Kennedy claimed anchoring U.S. currency to a real asset would help restore the U.S. dollar’s value and improve the average American’s financial status. “Backing dollars and U.S. debt obligations with hard assets could help restore strength back to the dollar, rein in inflation and usher in a new era of American financial stability, peace and prosperity,” said Kennedy. Although RFK Jr. indicated, the plan would start out small, maybe with 1 percent of issued treasury bills.
The Democratic presidential candidate also recently spoke on his plan at the Heal-the-Divide PAC event, where he made claims about defending the right to self-custody bitcoin, running blockchain nodes at home, and discussing industry-neutral energy regulation.
“The benefits include facilitating innovation and spurring investment, ensuring citizen privacy, incentivizing ventures to grow their business and tech jobs in the United States rather than in Singapore, Switzerland, Germany and Portugal,” said Kennedy.
The Internal Revenue Service currently handles cryptocurrency as an investment or property instead of a currency. Thus, it is subject to capital gains tax which hinders the cryptocurrency’s ability to be utilized to its full potential.
Kennedy weighed in on the government’s involvement in cryptocurrency, stating, “It is a mistake for the U.S. government to hobble the industry and drive innovation elsewhere. Biden’s proposed 30% tax on cryptocurrency mining is a bad idea.”
Robert F. Kennedy Jr. has also taken firm stances on various other issues in the political realm. The American Tribune recently reported on RFK Jr. appearing at a hearing in the House of Representatives, where he called out the dangers of government censorship. The Democratic hopeful claimed censorship was the “beginning of totalitarianism.”
Kennedy addressed the matter when prompted by Rep. Kat Cammack of Florida, who asked the presidential candidate about the dangers of being unable to criticize the federal government’s weaponization. Kennedy then noted that throughout history, the “good guys” are typically never the ones who are censoring and repressing opinion.
“A government that can censor its critics has license for every atrocity. It is the beginning of totalitarianism. There’s never been a time in history when we look back, and the guys who were censoring people were the good guys,” Kennedy said.

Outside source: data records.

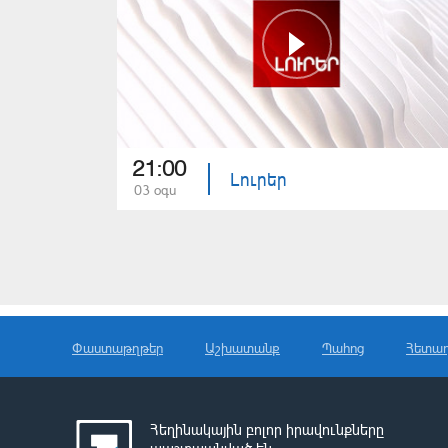
21:00
Լուրեր
03 օգս
Փաստաթղթեր
Աշխատանք
Պահոց
Հետա
Հեղինակային բոլոր իրավունքները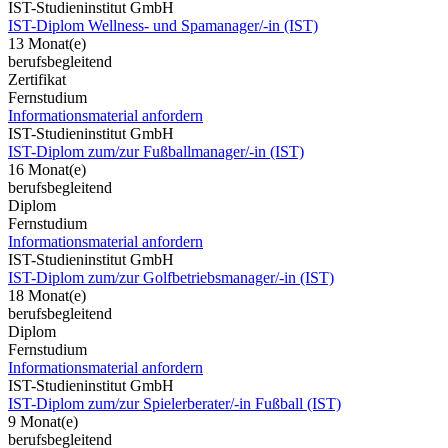
IST-Studieninstitut GmbH
IST-Diplom Wellness- und Spamanager/-in (IST)
13 Monat(e)
berufsbegleitend
Zertifikat
Fernstudium
Informationsmaterial anfordern
IST-Studieninstitut GmbH
IST-Diplom zum/zur Fußballmanager/-in (IST)
16 Monat(e)
berufsbegleitend
Diplom
Fernstudium
Informationsmaterial anfordern
IST-Studieninstitut GmbH
IST-Diplom zum/zur Golfbetriebsmanager/-in (IST)
18 Monat(e)
berufsbegleitend
Diplom
Fernstudium
Informationsmaterial anfordern
IST-Studieninstitut GmbH
IST-Diplom zum/zur Spielerberater/-in Fußball (IST)
9 Monat(e)
berufsbegleitend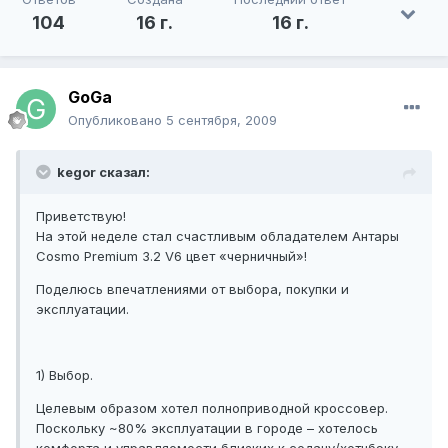
104
16 г.
16 г.
GoGa
Опубликовано
5 сентября, 2009
kegor сказал:
Приветствую!
На этой неделе стал счастливым обладателем Антары
Сosmo Premium 3.2 V6 цвет «черничный»!
Поделюсь впечатлениями от выбора, покупки и
эксплуатации.
1) Выбор.
Целевым образом хотел полноприводной кроссовер.
Поскольку ~80% эксплуатации в городе – хотелось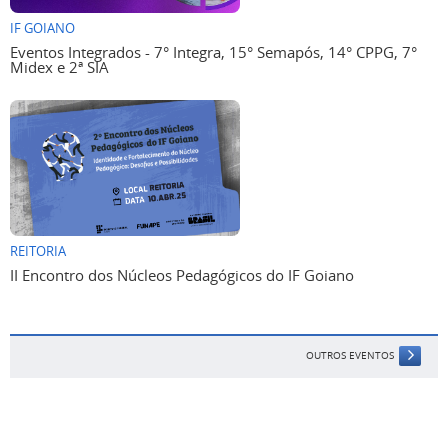
IF GOIANO
Eventos Integrados - 7° Integra, 15° Semapós, 14° CPPG, 7°
Midex e 2ª SIA
REITORIA
II Encontro dos Núcleos Pedagógicos do IF Goiano
OUTROS EVENTOS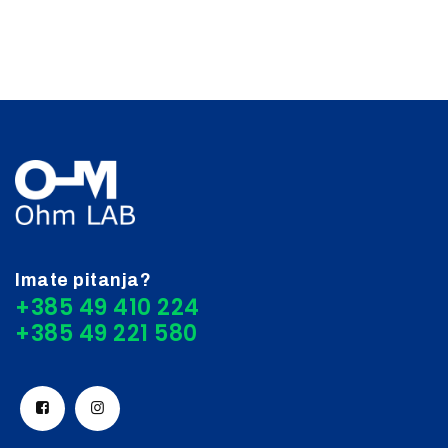
Imate pitanja?
+385 49 410 224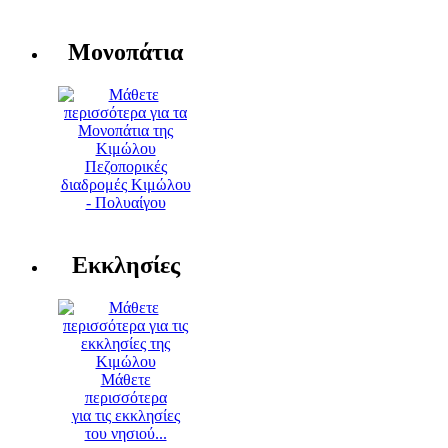
Μονοπάτια
Πεζοπορικές
διαδρομές Κιμώλου
- Πολυαίγου
Εκκλησίες
Μάθετε
περισσότερα
για τις εκκλησίες
του νησιού...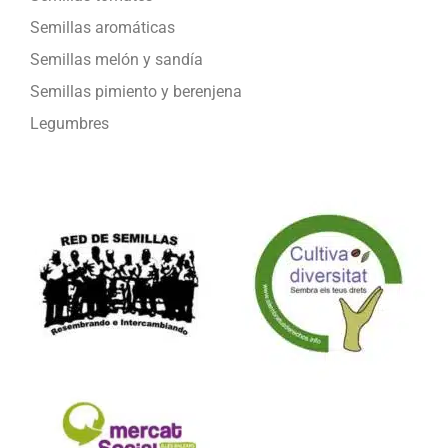
Semillas aromáticas
Semillas melón y sandía
Semillas pimiento y berenjena
Legumbres
Formamos parte de: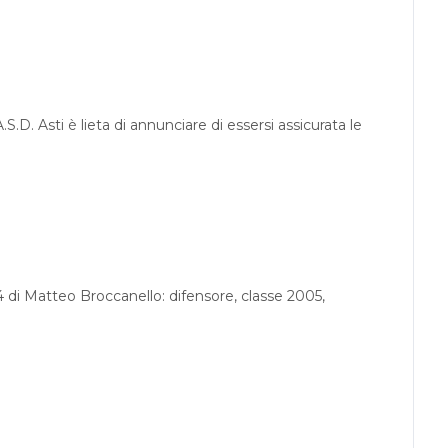
A.S.D. Asti è lieta di annunciare di essersi assicurata le
4 di Matteo Broccanello: difensore, classe 2005,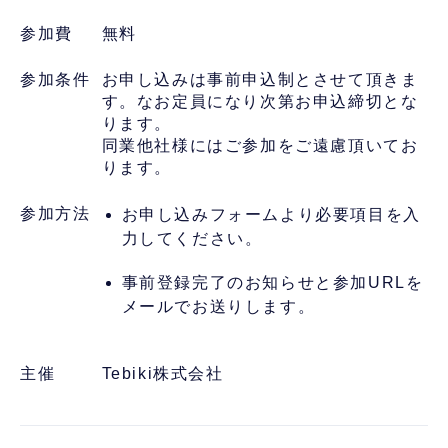
参加費
無料
参加条件
お申し込みは事前申込制とさせて頂きま
す。なお定員になり次第お申込締切とな
ります。
同業他社様にはご参加をご遠慮頂いてお
ります。
参加方法
お申し込みフォームより必要項目を入
力してください。
事前登録完了のお知らせと参加URLを
メールでお送りします。
主催
Tebiki株式会社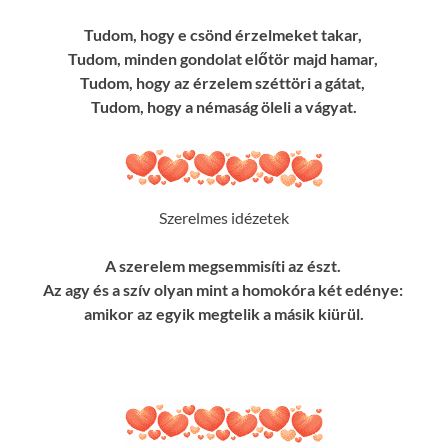
Tudom, hogy e csönd érzelmeket takar,
Tudom, minden gondolat előtör majd hamar,
Tudom, hogy az érzelem széttöri a gátat,
Tudom, hogy a némaság öleli a vágyat.
Szerelmes idézetek
A szerelem megsemmisíti az észt.
Az agy és a szív olyan mint a homokóra két edénye:
amikor az egyik megtelik a másik kiürül.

RFK Jr. continued to note that the best authors of the 20th century who wrote about totalitarianism said censorship is always the beginning of one of these repressive regimes. “All of us grew up reading Arthur Koestler, Robert Heinlein, Aldous Huxley, George Orwell, and they were all saying the same thing: once you start censoring, you’re on your way to dystopia and totalitarianism,” Kennedy stated.
Kennedy has often been in the news for his political stances drawing harsh criticism from the left, despite running on the democratic platform. There has even been some speculation Trump could select him to run as his vice president in 2024.